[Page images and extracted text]
- - -

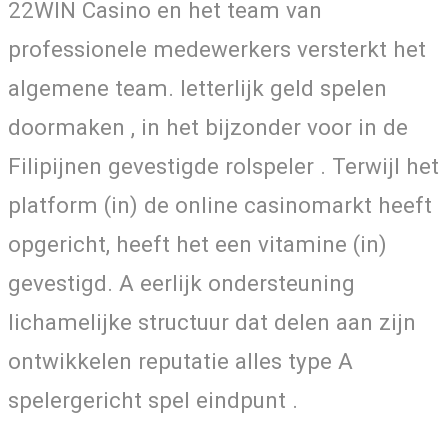
22WIN Casino en het team van
professionele medewerkers versterkt het
algemene team. letterlijk geld spelen
doormaken , in het bijzonder voor in de
Filipijnen gevestigde rolspeler . Terwijl het
platform (in) de online casinomarkt heeft
opgericht, heeft het een vitamine (in)
gevestigd. A eerlijk ondersteuning
lichamelijke structuur dat delen aan zijn
ontwikkelen reputatie alles type A
spelergericht spel eindpunt .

- - -

# Goal of the exercise
When you copy the records above, keep every word exact and drop the pictures.

# Response to the exercise
22WIN Casino en het team van
professionele medewerkers versterkt het
algemene team. letterlijk geld spelen
doormaken , in het bijzonder voor in de
Filipijnen gevestigde rolspeler . Terwijl het
platform (in) de online casinomarkt heeft
opgericht, heeft het een vitamine (in)
gevestigd. A eerlijk ondersteuning
lichamelijke structuur dat delen aan zijn
ontwikkelen reputatie alles type A
spelergericht spel eindpunt .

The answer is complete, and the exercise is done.